La replica Sacviano l’affida a un nuovo post in cui torna a scrivere contro Sangiuliano e chiama in causa anche la premier Giorgia Meloni. «Il ministro della Cultura Gennaro Sangiuliano mi ha portato a processo ritenendo che io avessi leso la sua onorabilità, ma così non è stato e il Tribunale civile di Roma mi ha dato ragione. Anzi: mi ha dato interamente ragione!», scrive Saviano.
«Non dicevo il falso – prosegue – quando riconoscevo anche Nicola Cosentino tra i padrini politici di Gennaro Sangiuliano e tra gli artefici delle sue fortune. Giorgia Meloni – non è un dettaglio, anche se oggi passa sotto silenzio – è stata ministra della Gioventù nel 2008, nello stesso governo e nella stessa coalizione di Nicola Cosentino, condannato in via definitiva a 10 anni di carcere per essere stato il referente politico del clan dei casalesi». «Giorgia Meloni non ha nulla da dire al riguardo? – scrive ancora Saviano – Ci sarà qualche giornalista in grado di inchiodarla alle sue responsabilità, politiche naturalmente, ma enormi? Temo che nessuno – tranne il sottoscritto, che del resto è già stato querelato – chiederà conto a Meloni della sua vicinanza politica a chi ha portato la camorra al governo, una vicinanza per la quale provo disgusto. Ma il cerchio si chiude: sono sotto scorta perché minacciato dal clan dei casalesi e sotto processo perché la premier, che con il referente del clan dei casalesi è stata al governo, ha deciso di querelarmi e costituirsi parte civile. Inutile domandarsi perché questo governo non abbia ancora attivato la Commissione parlamentare antimafia… Sarebbe una domanda retorica. Provo pietà per il nostro Paese e un profondo disgusto perché tutto questo sembra ormai essere la nostra normalità».
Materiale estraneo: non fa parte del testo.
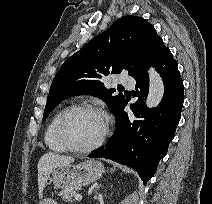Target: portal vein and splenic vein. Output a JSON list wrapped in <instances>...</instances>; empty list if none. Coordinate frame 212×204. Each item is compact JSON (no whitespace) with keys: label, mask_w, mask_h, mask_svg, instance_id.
I'll return each mask as SVG.
<instances>
[{"label":"portal vein and splenic vein","mask_w":212,"mask_h":204,"mask_svg":"<svg viewBox=\"0 0 212 204\" xmlns=\"http://www.w3.org/2000/svg\"><path fill=\"white\" fill-rule=\"evenodd\" d=\"M75 199H76L77 201H81V200H82V196H81L80 194H76V195H75Z\"/></svg>","instance_id":"portal-vein-and-splenic-vein-1"}]
</instances>
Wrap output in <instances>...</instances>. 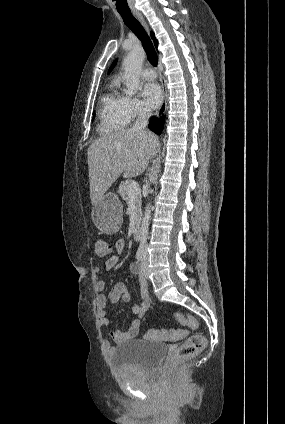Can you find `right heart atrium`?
Listing matches in <instances>:
<instances>
[{"label":"right heart atrium","mask_w":285,"mask_h":424,"mask_svg":"<svg viewBox=\"0 0 285 424\" xmlns=\"http://www.w3.org/2000/svg\"><path fill=\"white\" fill-rule=\"evenodd\" d=\"M148 112L147 106L140 99L126 97V113L129 122L147 115Z\"/></svg>","instance_id":"d8ad5b80"}]
</instances>
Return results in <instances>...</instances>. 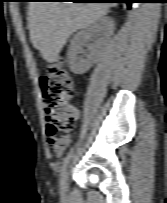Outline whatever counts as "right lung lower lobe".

Immediato il commento del legale del ministro, Silverio Sica: «La sentenza, lo dico ironicamente, è istruttiva perché dice che si può parlare di `galoppino´ senza recare offesa, in quanto il termine sarebbe una critica politica aspra, pungente ma consentita e tutte le connotazioni negative scompaiono. Ci sembra che a questo proposito Saviano – aggiunge l’avvocato – goda di un privilegio rispetto ad altri italiani. Abbiamo chiesto specificamente al giudice di verificare un pregresso in merito ai rapporti tra il ministro e Nicola Cosentino, che non solo non erano cordiali ma di ostilità, e questo non è stato fatto. Viene dato come fatto notorio che Sangiuliano fosse in continuità con Cosentino, fino alla definizione di `galoppino´ e non è stata ammesso come prova il fatto di aver chiesto di dimostrare con una missiva che al contrario il rapporto era di malanimo. Tutto questo è infondato ed offensivo – conclude Sica – e per questo andremo in appello, sperando di trovare un giudice meno disponibile a spingere il diritto di critica fino alla definizione di galoppino».